¿Estado social o subsidiario? Entre el amor y el odio

Por Jorge Jaraquemada

Publicado en El Líbero, 29 de abril de 2023

Por mucho que se haya escrito, y a pesar de la contundencia de la evidencia teórica y práctica, la legitimidad del rol subsidiario del Estado sigue siendo discutida en el actual debate constituyente. Y si las izquierdas -ladinas como suelen ser- que están representadas en la Comisión Experta quisieran mantener vivo el conflicto, perfectamente podrían escudarse en la idea subyacente a las bases constitucionales de la supremacía del Estado social.

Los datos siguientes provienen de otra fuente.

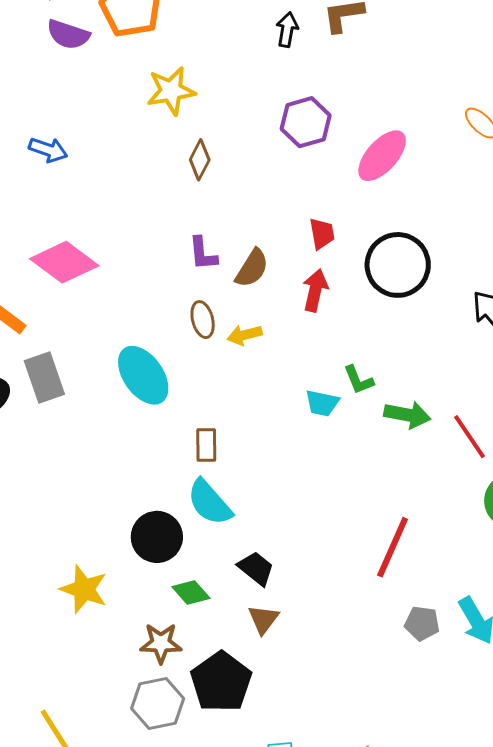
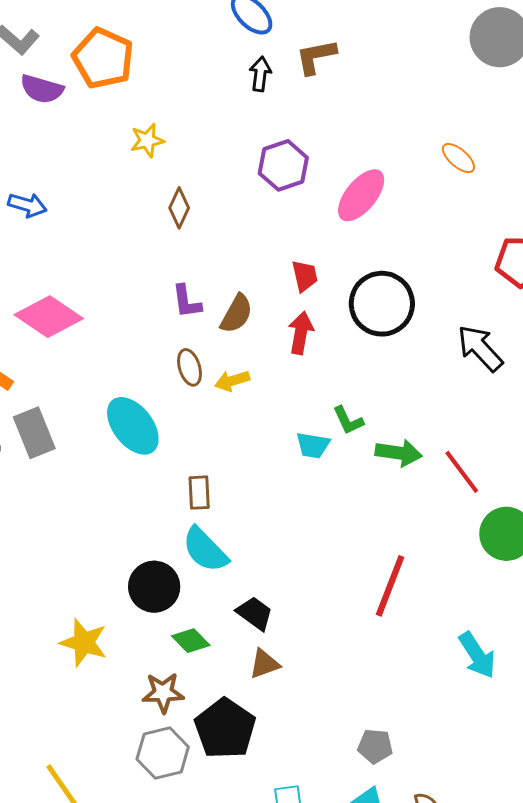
yellow star: (171, 91) -> (147, 140), size x0.7
brown triangle: (263, 619) -> (264, 664), turned 36
gray pentagon: (422, 623) -> (375, 746), moved

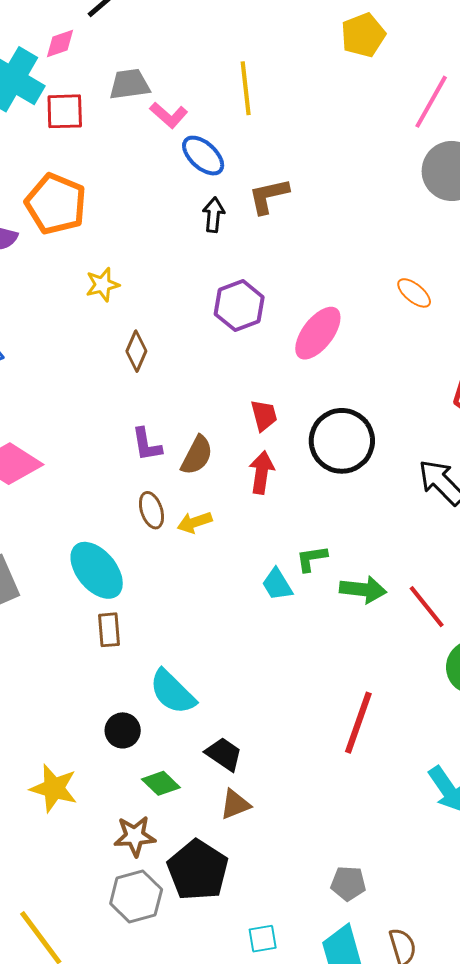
green L-shape: (348, 420) -> (312, 559), turned 108
cyan trapezoid: (313, 445) -> (277, 584), turned 51
brown rectangle: (199, 493) -> (109, 630), moved
black circle: (154, 587) -> (123, 730), size x0.7

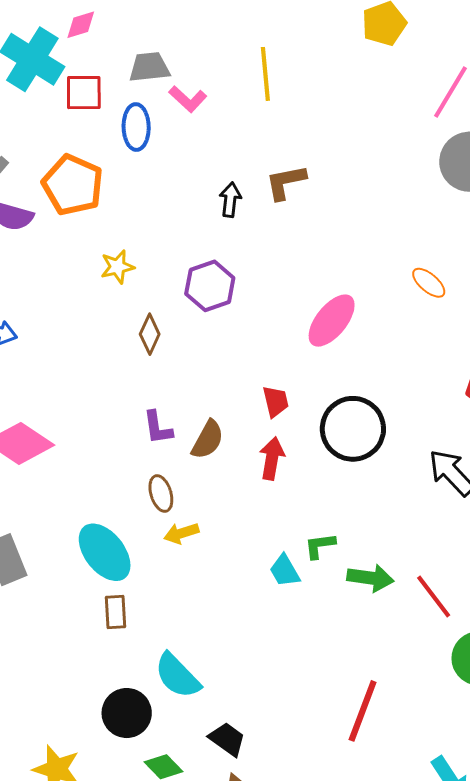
blue ellipse: (203, 156) -> (136, 127), moved, turned 45
purple hexagon: (239, 306) -> (210, 286), moved
yellow arrow: (195, 522) -> (181, 533), moved
black circle: (123, 730) -> (127, 713), size x1.4

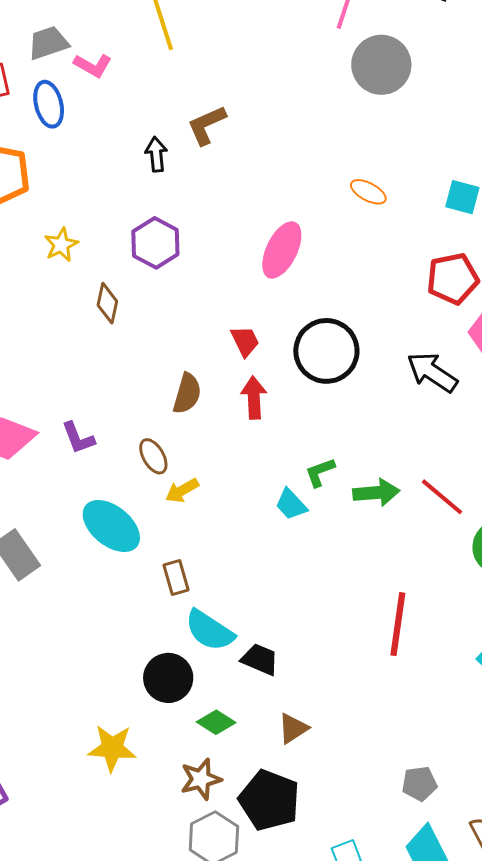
purple L-shape: (158, 428) -> (78, 438), moved
brown rectangle: (116, 612) -> (176, 578), moved
black trapezoid: (227, 739) -> (260, 659), moved

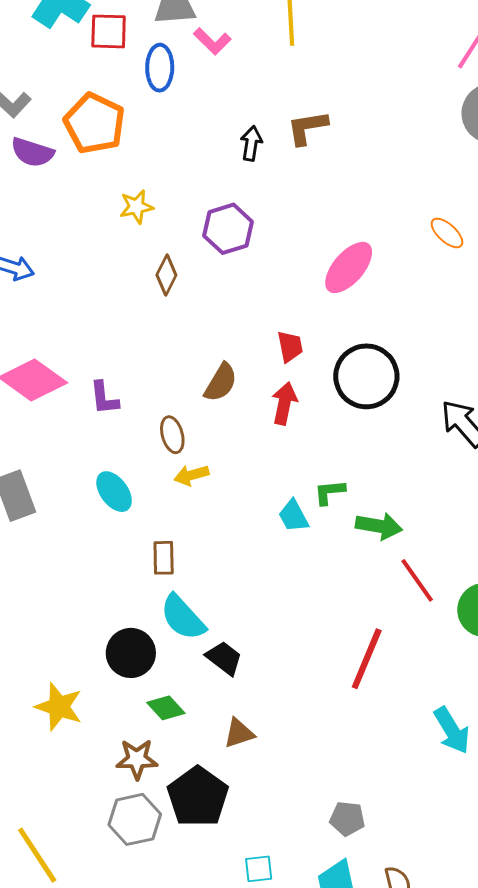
red line: (442, 497) -> (417, 580), moved
cyan ellipse: (111, 526) -> (114, 492), size x0.7

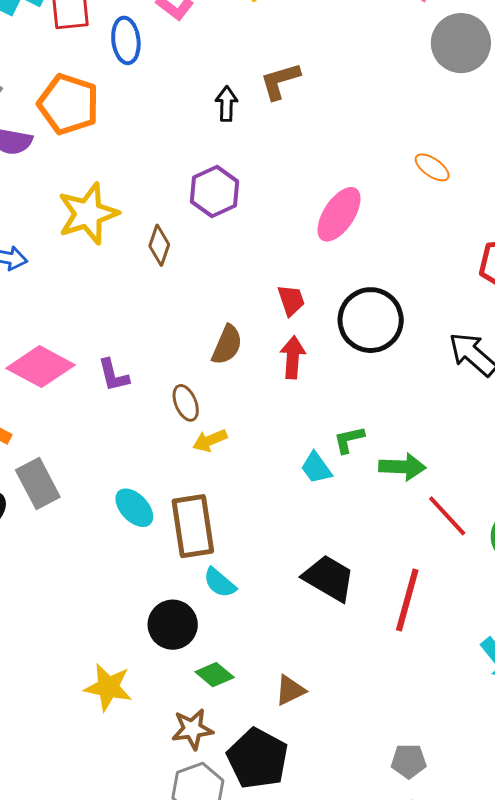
yellow star: (136, 207) -> (88, 214), moved, size x1.8
cyan ellipse: (114, 492) -> (134, 508), moved
brown rectangle: (164, 558) -> (193, 526), size x1.8
cyan semicircle: (183, 617) -> (220, 583), size x0.7
black trapezoid: (224, 658) -> (329, 578), moved, size x1.4

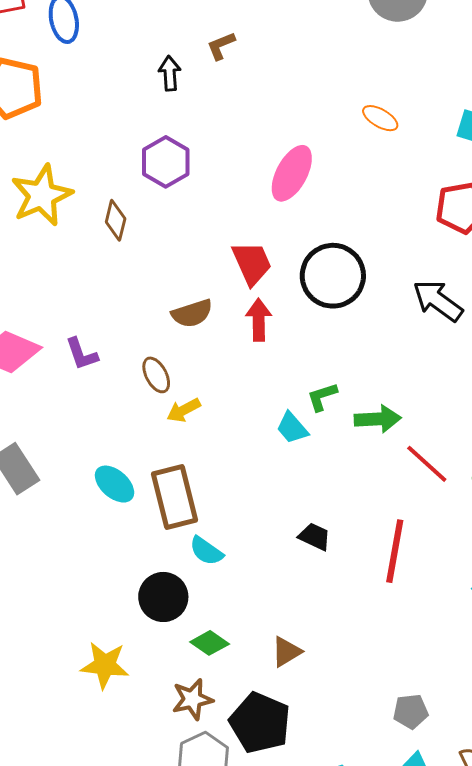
brown L-shape: (280, 81) -> (221, 46), size x0.7
red trapezoid: (291, 300) -> (252, 263), size x1.4
brown semicircle: (227, 345) -> (192, 313), turned 54
black trapezoid: (329, 578) -> (315, 537), size x0.6

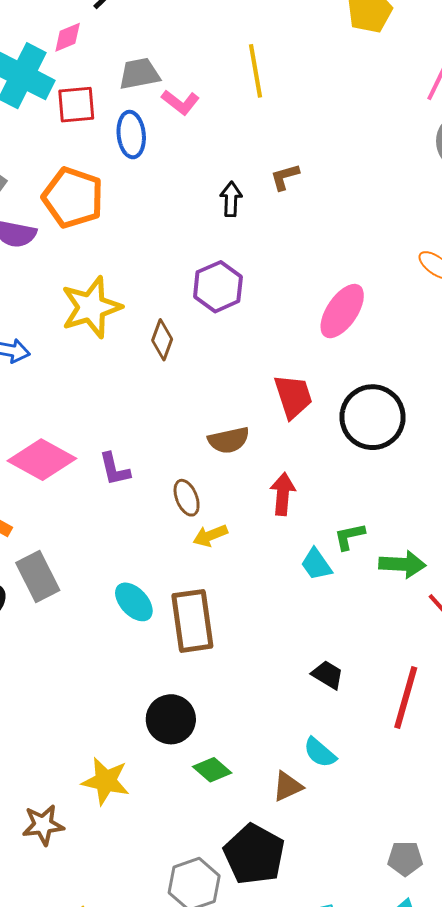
red arrow: (259, 320) -> (283, 494), moved
cyan semicircle: (206, 551) -> (320, 753), moved
brown star: (192, 699) -> (43, 825), moved

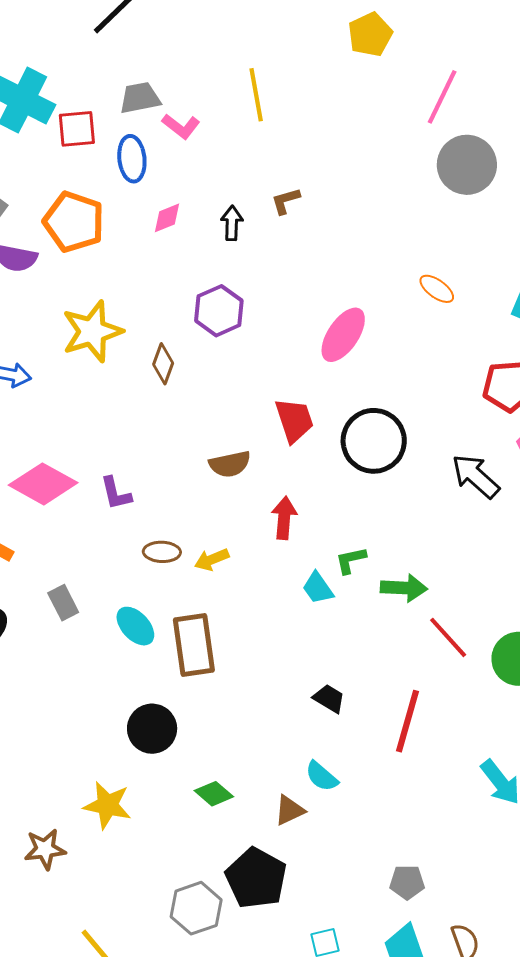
pink diamond: (68, 37) -> (167, 218), moved
brown ellipse: (187, 498) -> (162, 552), moved, turned -66
gray rectangle: (38, 577) -> (63, 603), moved, size x0.7
black circle: (171, 719) -> (152, 729), moved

La posición que han explicitado los expertos de la centroderecha al interior de esa instancia de deliberación de un anteproyecto constitucional puede ser adecuada e incluso lo único razonable de hacer, puesto que, dada la maniquea e incluso maledicente interpretación que algunos proyectos de izquierda han hecho del Estado subsidiario, lo que parece buscar la posición de las derechas es la conciliación entre subsidiariedad y Estado social de derecho.

Esta conciliación -como intentamos explicitar en nuestra columna de mediados de abril- es teórica y prácticamente plausible, en la medida que se pueda arribar a un consenso que establezca, al menos periféricamente, los ámbitos de acción del Estado y de los privados, y también las jerarquías que posibiliten definir cuándo debe regir uno u otros.

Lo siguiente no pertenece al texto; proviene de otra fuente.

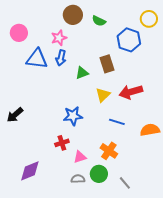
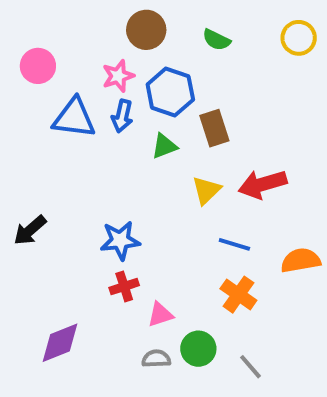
green semicircle: (99, 21) -> (216, 40), moved
blue hexagon: (129, 40) -> (170, 92), moved
blue star: (73, 116) -> (120, 240), moved
orange cross: (109, 151) -> (238, 295), moved

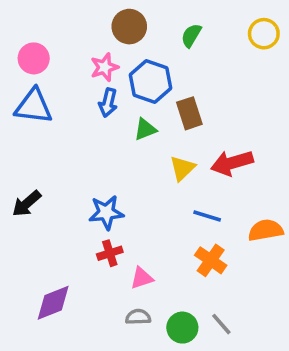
green semicircle: (216, 40) -> (191, 35), turned 95
blue triangle: (74, 118) -> (34, 106), moved
green circle: (198, 349) -> (182, 328), moved

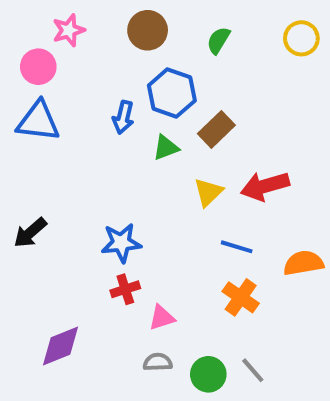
pink star: (104, 67) -> (69, 30), moved
brown rectangle: (189, 113) -> (216, 129), turned 64

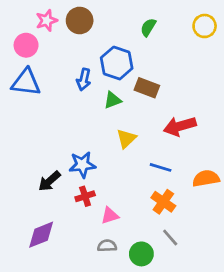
brown circle: (148, 30) -> (80, 20), moved
brown rectangle: (216, 129) -> (147, 88), turned 65
yellow triangle: (208, 192) -> (126, 139), moved
black arrow: (30, 233) -> (49, 181), moved
gray line: (253, 370) -> (170, 237), moved

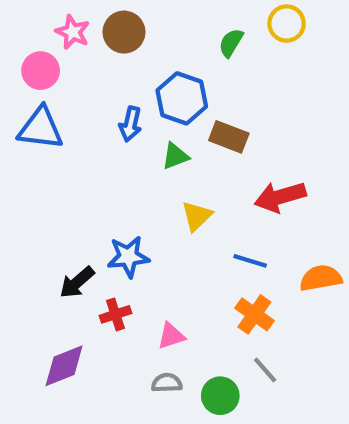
pink star: (47, 20) -> (73, 32), turned -30
yellow circle: (205, 26) -> (287, 24), moved
red cross: (85, 196) -> (115, 314), moved

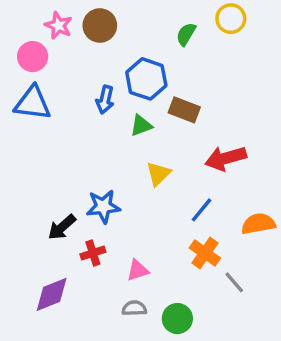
blue line: (250, 261) -> (202, 210), turned -68
gray line: (265, 370) -> (234, 282), moved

Lo que no es plausible es pretender que se establezca, en cada tema y para cada acción, una combinación de ambos para hacerlos compatibles. En efecto, subsidiariedad y Estado social pueden compatibilizarse, a juicio nuestro, cuando se consideran todas las dimensiones del quehacer del Estado en su conjunto, pero no en todos y cada uno de los ámbitos de acción que pueden manifestarse en una sociedad plural. Por eso es necesario jerarquizar.

Por lo tanto, será indispensable, si primero se logra combinar una y otro en el texto constitucional, definir qué ámbito de las prestaciones que implican bienes públicos serán garantizadas por el Estado social y qué otras podrán sujetarse a la lógica del Estado subsidiario.

Dado que las izquierdas han afirmado una visión enfáticamente Estado centrista, existe un grave riesgo para la subsidiariedad que consiste en quedar reducida a una dimensión meramente material de acuerdo con criterios de eficiencia. Por así decirlo, es la lógica del ex Presidente Lagos, quien en los años sesenta escribía, en un libro de su autoría, que “el Estado tenía que traspasarlo todo”, pero que en su ejercicio administrativo no tuvo tapujos en concesionar (privatizar) infraestructura pública, básicamente porque el Estado no tenía los ingentes recursos para realizar obras que se pensaba eran indispensables para el desarrollo de Chile. Esta noción de las izquierdas implicaría que los privados quedarían fuera de cualquier prestación que implique el ámbito de los derechos sociales universales garantizados, pues la izquierda suele confundir esta dimensión con el corazón de un Estado social.

En consecuencia, la coexistencia entre subsidiariedad y Estado social de derecho no será simple en la práctica, por mucho que se teorice al respecto. Para determinar la jerarquía, unos harán primar la capacidad e interés de los privados en satisfacer ciertos bienes públicos y derechos sociales con arreglo al bien común, mientras que otros querrán que prime la absoluta asepsia de intereses privados en la provisión de derechos sociales o, lo que es lo mismo, serán partidarios de una acción monopólica del Estado respecto de ellos.

Este arreglo podrá, tal vez, satisfacer a los empresarios e inversionistas de aquellos rubros ajenos a los derechos sociales donde se permita, por un criterio de eficiencia, la participación o provisión mixta o incluso exclusiva de privados, pero claramente no satisface lo que Jaime Guzmán -ni la Doctrina Social- entienden por subsidiariedad, vale decir, un principio integral del orden social y no meramente económico, que se funda en la primacía de las personas respecto del Estado y el subsiguiente deber de este de servir a aquellas.

La subsidiariedad es primero un límite a la acción del Estado (dimensión negativa) para que no reemplace las actividades de las personas o agrupaciones intermedias de la sociedad y, complementariamente, una demanda al Estado (dimensión positiva) para que intervenga en ayuda de las personas y sociedades para que desplieguen toda su potencialidad e iniciativa. Ambas dimensiones colaboran entre sí, pues lo relevante, al final del día, no es el tamaño del Estado, sino que cuando este se haga presente en auxilio de las personas y sus agrupaciones actúe conforme a exigencias del bien común de la sociedad y no por mero capricho de las autoridades o con un afán de coparlo todo.